The constraint we are designing against:

> **The user should never have to think about server lifecycle, ports, or which process holds the unlocked vault.** They run `aileron <command>` or `aileron launch <agent>` and the system Just Works.

## Decision

### A single user-scoped long-running daemon owns the runtime

Aileron runs as **one** process per user, on the user's machine: the **local daemon**. CLI commands and `aileron launch` are thin clients that connect to it.

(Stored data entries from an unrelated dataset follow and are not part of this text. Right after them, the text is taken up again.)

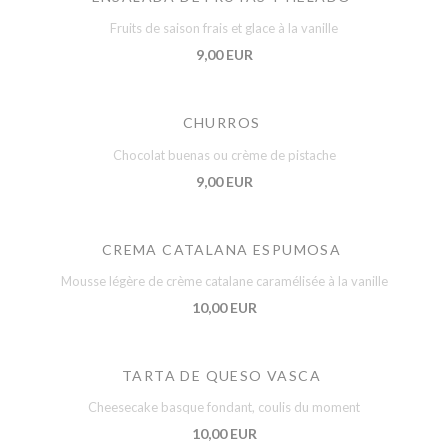
Fruits de saison frais et glace à la vanille
9,00 EUR
CHURROS
Chocolat buenas ou crème de pistache
9,00 EUR
CREMA CATALANA ESPUMOSA
Mousse légère de crème catalane caramélisée à la vanille
10,00 EUR
TARTA DE QUESO VASCA
Cheesecake basque fondant, coulis du moment
10,00 EUR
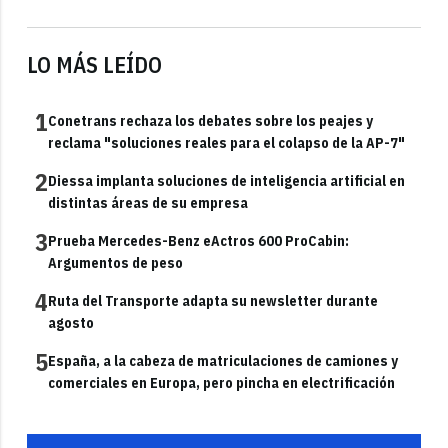
LO MÁS LEÍDO
1
Conetrans rechaza los debates sobre los peajes y
reclama "soluciones reales para el colapso de la AP-7"
2
Diessa implanta soluciones de inteligencia artificial en
distintas áreas de su empresa
3
Prueba Mercedes-Benz eActros 600 ProCabin:
Argumentos de peso
4
Ruta del Transporte adapta su newsletter durante
agosto
5
España, a la cabeza de matriculaciones de camiones y
comerciales en Europa, pero pincha en electrificación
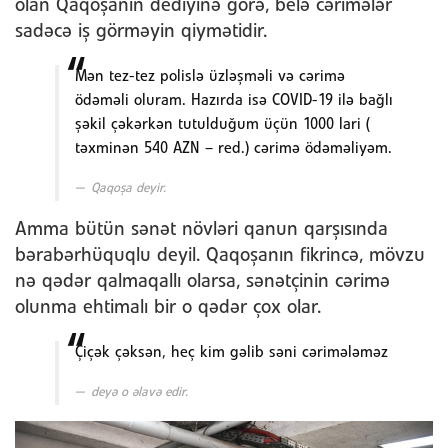
olan Qaqoşanın dediyinə görə, belə cərimələr
sadəcə iş görməyin qiymətidir.
Mən tez-tez polislə üzləşməli və cərimə
ödəməli oluram. Hazırda isə COVID-19 ilə bağlı
şəkil çəkərkən tutulduğum üçün 1000 lari (
təxminən 540 AZN – red.) cərimə ödəməliyəm.
Qaqoşa deyir.
Amma bütün sənət növləri qanun qarşısında
bərabərhüquqlu deyil. Qaqoşanın fikrincə, mövzu
nə qədər qalmaqallı olarsa, sənətçinin cərimə
olunma ehtimalı bir o qədər çox olar.
Çiçək çəksən, heç kim gəlib səni cərimələməz
deyə o əlavə edir.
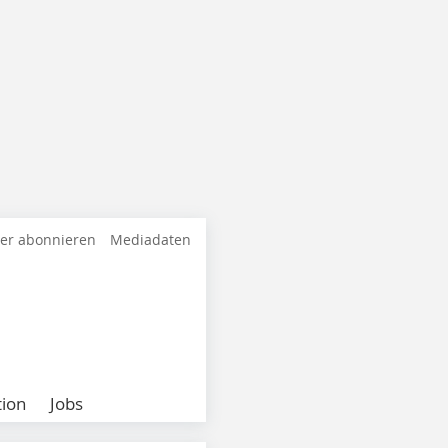
ter abonnieren
Mediadaten
ion
Jobs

- The daemon is started **automatically** the first time any client (CLI or launch) needs it; no `aileron serve` step.
- The daemon **stays running** until the user explicitly stops it (`aileron stop`) or until the system reboots. There is no idle timeout.
- All in-memory state — unlocked vault KEK, active sessions, comms listeners, action approval queue — lives in the daemon. Clients hold none of it.

This collapses the previous three-process model (standalone server + per-session embedded gateways) into one. The vault is unlocked once. Sessions persist across launches. There is one URL to know about, and the user never needs to.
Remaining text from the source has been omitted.